Peu de temps après, Shadrak déjeune en compagnie de Katya Lindman. En sortant de table, ils vont faire un tour place Soukhe-Bator. Shadrak a vu Katya plus que de coutume, depuis la soirée à Karakorum, mais il n’a plus couché avec elle. Il la trouve plus douce, moins menaçante, et ne sait si elle a changé ou si c’est simplement lui qui la voit d’un œil différent ; le fait de s’être réveillé et de l’avoir surprise à sangloter n’est peut-être pas étranger à l’affaire. Incontestablement, elle se montre chaleureuse et amicale, au point que Shadrak la soupçonne, non sans crainte, d’être tombée amoureuse de lui – et pourtant, elle garde au plus profond d’elle-même une sorte de réserve, de retenue, une zone de silence où Shadrak voit le contraire de l’amour. Lorsque tout allait bien entre Shadrak et elle, Nikki Crowfoot ne se fermait jamais ainsi.

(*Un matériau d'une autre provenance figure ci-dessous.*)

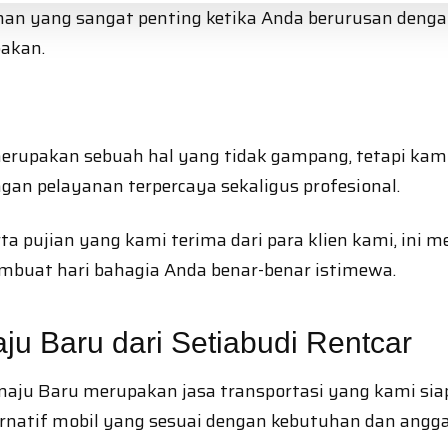
han yang sangat penting ketika Anda berurusan den
pakan.
rupakan sebuah hal yang tidak gampang, tetapi kami d
an pelayanan terpercaya sekaligus profesional.
ta pujian yang kami terima dari para klien kami, in
embuat hari bahagia Anda benar-benar istimewa.
ju Baru dari Setiabudi Rentcar
amaju Baru merupakan jasa transportasi yang kami si
ernatif mobil yang sesuai dengan kebutuhan dan angga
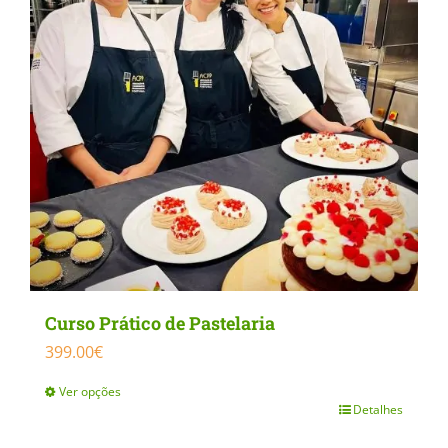
The
options
may
be
chosen
on
the
product
page
Curso Prático de Pastelaria
399.00
€
Ver opções
Detalhes
This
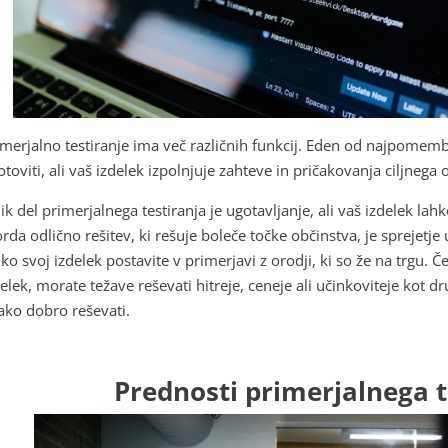
imerjalno testiranje ima več različnih funkcij. Eden od najpomembn
toviti, ali vaš izdelek izpolnjuje zahteve in pričakovanja ciljnega 
ik del primerjalnega testiranja je ugotavljanje, ali vaš izdelek lah
rda odlično rešitev, ki rešuje boleče točke občinstva, je sprejetj
hko svoj izdelek postavite v primerjavi z orodji, ki so že na trgu. 
elek, morate težave reševati hitreje, ceneje ali učinkoviteje kot dr
ako dobro reševati.
Prednosti primerjalnega t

Le soleil de midi brille de tout son éclat, l’air est doux, c’est une chaude journée ; dans leurs bacs de terre cuite, les massifs d’arbustes qui décorent la place s’ornent de resplendissantes fleurs dorées. Katya marche tout près de lui, mais leurs corps ne se touchent pas. Elle est au courant de la dernière crise. Les nouvelles circulent vite, trop vite, à l’intérieur de la grande tour – surtout lorsqu’il s’agit de la santé du khan.
— Dis-moi ce qu’est un anévrisme, fait Katya.
Il lui fournit une explication détaillée et décrit l’opération à venir. Ils se tiennent près de l’endroit où Mangu a terminé sa chute. Lorsqu’il a fini de parler, Shadrak lève les yeux et essaie de se représenter deux ou trois assassins en train de tourbillonner dans le vide à la suite de Mangu, tandis que les conjurés qui rôdent dans l’ombre s’apprêtent à bondir pour récupérer les morceaux et filer avec. Folie, songe Shadrak. C’est pourtant la thèse, minutieusement conçue, qu’avance froidement celui qui règne sur le monde. Folie, folie.
— Nous approchons des trois cents arrestations, dit-il. Quatre-vingt-dix-sept condamnés ont été envoyés aux fermes d’organes. La semaine dernière, Roger Buckmaster était vivant et en bonne santé, maître de son destin autant que l’est chacun de nous. Demain, son aorte nous servira peut-être à raccommoder celle de Gengis Mao. Et les arrestations continuent.
— C’est ce que j’ai cru comprendre. Les hommes d’Avogadro bouclent de nouveaux suspects nuit et jour. Quand Gengis Mao sera-t-il satisfait ?
— Lorsqu’il estimera que tous les conspirateurs auront été pris, probablement.
— Les conspirateurs ! jette Katya d’un ton cinglant. L’espace d’un instant, Shadrak sent de nouveau cette intensité qui l’effraie. Quels conspirateurs ? Quel complot ? C’est de la folie pure. Mangu a mis fin à ses jours.
— Toi aussi, tu penses qu’il s’agit d’un suicide ?
— Je ne le pense pas, je le sais, dit-elle à voix basse, le dos tourné à l’immense bâtiment, comme pour éviter les caméras qui pourraient surprendre ses propos.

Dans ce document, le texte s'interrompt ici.